Aim of the exercise:
From the first line to the last, please write out the data exactly.

(Available data)

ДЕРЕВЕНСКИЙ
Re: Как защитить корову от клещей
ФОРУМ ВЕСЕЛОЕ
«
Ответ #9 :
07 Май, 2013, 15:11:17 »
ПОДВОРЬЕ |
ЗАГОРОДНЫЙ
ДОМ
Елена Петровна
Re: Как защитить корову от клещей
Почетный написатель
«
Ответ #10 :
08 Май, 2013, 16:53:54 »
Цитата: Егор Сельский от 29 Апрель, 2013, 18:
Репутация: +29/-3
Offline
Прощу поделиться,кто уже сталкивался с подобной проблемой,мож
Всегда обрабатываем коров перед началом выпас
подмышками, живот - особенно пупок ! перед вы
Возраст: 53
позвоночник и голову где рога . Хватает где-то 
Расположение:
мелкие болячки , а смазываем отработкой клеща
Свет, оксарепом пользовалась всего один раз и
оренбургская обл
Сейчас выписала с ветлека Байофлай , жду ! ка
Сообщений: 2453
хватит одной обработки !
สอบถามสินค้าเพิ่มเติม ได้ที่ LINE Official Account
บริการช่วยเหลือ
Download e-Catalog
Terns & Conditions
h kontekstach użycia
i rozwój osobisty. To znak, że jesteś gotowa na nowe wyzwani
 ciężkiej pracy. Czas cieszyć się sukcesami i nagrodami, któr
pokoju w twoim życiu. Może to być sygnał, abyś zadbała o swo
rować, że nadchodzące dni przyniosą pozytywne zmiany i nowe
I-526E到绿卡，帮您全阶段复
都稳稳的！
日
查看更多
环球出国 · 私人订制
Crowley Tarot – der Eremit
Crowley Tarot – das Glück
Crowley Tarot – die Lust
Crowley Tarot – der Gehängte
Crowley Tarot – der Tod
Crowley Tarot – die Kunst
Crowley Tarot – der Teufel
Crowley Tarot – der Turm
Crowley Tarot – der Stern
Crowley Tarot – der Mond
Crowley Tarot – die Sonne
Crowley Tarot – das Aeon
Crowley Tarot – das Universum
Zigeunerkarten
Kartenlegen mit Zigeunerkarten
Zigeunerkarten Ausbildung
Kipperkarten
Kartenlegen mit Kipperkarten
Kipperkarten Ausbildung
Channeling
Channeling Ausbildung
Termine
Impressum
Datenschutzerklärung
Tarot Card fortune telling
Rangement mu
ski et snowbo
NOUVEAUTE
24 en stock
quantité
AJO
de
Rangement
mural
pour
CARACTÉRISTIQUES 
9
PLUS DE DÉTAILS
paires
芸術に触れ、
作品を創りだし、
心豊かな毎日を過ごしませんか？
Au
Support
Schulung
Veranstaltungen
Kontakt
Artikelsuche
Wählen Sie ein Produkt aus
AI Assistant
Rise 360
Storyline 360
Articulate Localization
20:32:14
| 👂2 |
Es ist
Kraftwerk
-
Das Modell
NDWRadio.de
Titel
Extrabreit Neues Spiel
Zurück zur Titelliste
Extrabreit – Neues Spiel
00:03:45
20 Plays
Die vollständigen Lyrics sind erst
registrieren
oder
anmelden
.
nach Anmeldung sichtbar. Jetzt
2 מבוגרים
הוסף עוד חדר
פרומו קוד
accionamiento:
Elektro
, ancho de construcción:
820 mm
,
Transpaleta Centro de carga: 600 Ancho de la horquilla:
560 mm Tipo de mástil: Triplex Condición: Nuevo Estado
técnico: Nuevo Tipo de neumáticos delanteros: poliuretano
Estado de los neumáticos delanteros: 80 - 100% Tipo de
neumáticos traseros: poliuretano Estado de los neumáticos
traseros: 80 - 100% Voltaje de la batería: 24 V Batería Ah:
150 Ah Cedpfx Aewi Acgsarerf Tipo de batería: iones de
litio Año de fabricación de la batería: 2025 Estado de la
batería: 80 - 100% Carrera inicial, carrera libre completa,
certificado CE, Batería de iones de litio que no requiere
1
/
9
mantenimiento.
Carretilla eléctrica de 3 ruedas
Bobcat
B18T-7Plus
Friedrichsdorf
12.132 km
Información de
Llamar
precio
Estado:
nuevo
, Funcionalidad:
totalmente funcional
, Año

(End Available data)

Your solution:
ДЕРЕВЕНСКИЙ
Re: Как защитить корову от клещей
ФОРУМ ВЕСЕЛОЕ
«
Ответ #9 :
07 Май, 2013, 15:11:17 »
ПОДВОРЬЕ |
ЗАГОРОДНЫЙ
ДОМ
Елена Петровна
Re: Как защитить корову от клещей
Почетный написатель
«
Ответ #10 :
08 Май, 2013, 16:53:54 »
Цитата: Егор Сельский от 29 Апрель, 2013, 18:
Репутация: +29/-3
Offline
Прощу поделиться,кто уже сталкивался с подобной проблемой,мож
Всегда обрабатываем коров перед началом выпас
подмышками, живот - особенно пупок ! перед вы
Возраст: 53
позвоночник и голову где рога . Хватает где-то 
Расположение:
мелкие болячки , а смазываем отработкой клеща
Свет, оксарепом пользовалась всего один раз и
оренбургская обл
Сейчас выписала с ветлека Байофлай , жду ! ка
Сообщений: 2453
хватит одной обработки !
สอบถามสินค้าเพิ่มเติม ได้ที่ LINE Official Account
บริการช่วยเหลือ
Download e-Catalog
Terns & Conditions
h kontekstach użycia
i rozwój osobisty. To znak, że jesteś gotowa na nowe wyzwani
 ciężkiej pracy. Czas cieszyć się sukcesami i nagrodami, któr
pokoju w twoim życiu. Może to być sygnał, abyś zadbała o swo
rować, że nadchodzące dni przyniosą pozytywne zmiany i nowe
I-526E到绿卡，帮您全阶段复
都稳稳的！
日
查看更多
环球出国 · 私人订制
Crowley Tarot – der Eremit
Crowley Tarot – das Glück
Crowley Tarot – die Lust
Crowley Tarot – der Gehängte
Crowley Tarot – der Tod
Crowley Tarot – die Kunst
Crowley Tarot – der Teufel
Crowley Tarot – der Turm
Crowley Tarot – der Stern
Crowley Tarot – der Mond
Crowley Tarot – die Sonne
Crowley Tarot – das Aeon
Crowley Tarot – das Universum
Zigeunerkarten
Kartenlegen mit Zigeunerkarten
Zigeunerkarten Ausbildung
Kipperkarten
Kartenlegen mit Kipperkarten
Kipperkarten Ausbildung
Channeling
Channeling Ausbildung
Termine
Impressum
Datenschutzerklärung
Tarot Card fortune telling
Rangement mu
ski et snowbo
NOUVEAUTE
24 en stock
quantité
AJO
de
Rangement
mural
pour
CARACTÉRISTIQUES 
9
PLUS DE DÉTAILS
paires
芸術に触れ、
作品を創りだし、
心豊かな毎日を過ごしませんか？
Au
Support
Schulung
Veranstaltungen
Kontakt
Artikelsuche
Wählen Sie ein Produkt aus
AI Assistant
Rise 360
Storyline 360
Articulate Localization
20:32:14
| 👂2 |
Es ist
Kraftwerk
-
Das Modell
NDWRadio.de
Titel
Extrabreit Neues Spiel
Zurück zur Titelliste
Extrabreit – Neues Spiel
00:03:45
20 Plays
Die vollständigen Lyrics sind erst
registrieren
oder
anmelden
.
nach Anmeldung sichtbar. Jetzt
2 מבוגרים
הוסף עוד חדר
פרומו קוד
accionamiento:
Elektro
, ancho de construcción:
820 mm
,
Transpaleta Centro de carga: 600 Ancho de la horquilla:
560 mm Tipo de mástil: Triplex Condición: Nuevo Estado
técnico: Nuevo Tipo de neumáticos delanteros: poliuretano
Estado de los neumáticos delanteros: 80 - 100% Tipo de
neumáticos traseros: poliuretano Estado de los neumáticos
traseros: 80 - 100% Voltaje de la batería: 24 V Batería Ah:
150 Ah Cedpfx Aewi Acgsarerf Tipo de batería: iones de
litio Año de fabricación de la batería: 2025 Estado de la
batería: 80 - 100% Carrera inicial, carrera libre completa,
certificado CE, Batería de iones de litio que no requiere
1
/
9
mantenimiento.
Carretilla eléctrica de 3 ruedas
Bobcat
B18T-7Plus
Friedrichsdorf
12.132 km
Información de
Llamar
precio
Estado:
nuevo
, Funcionalidad:
totalmente funcional
, Año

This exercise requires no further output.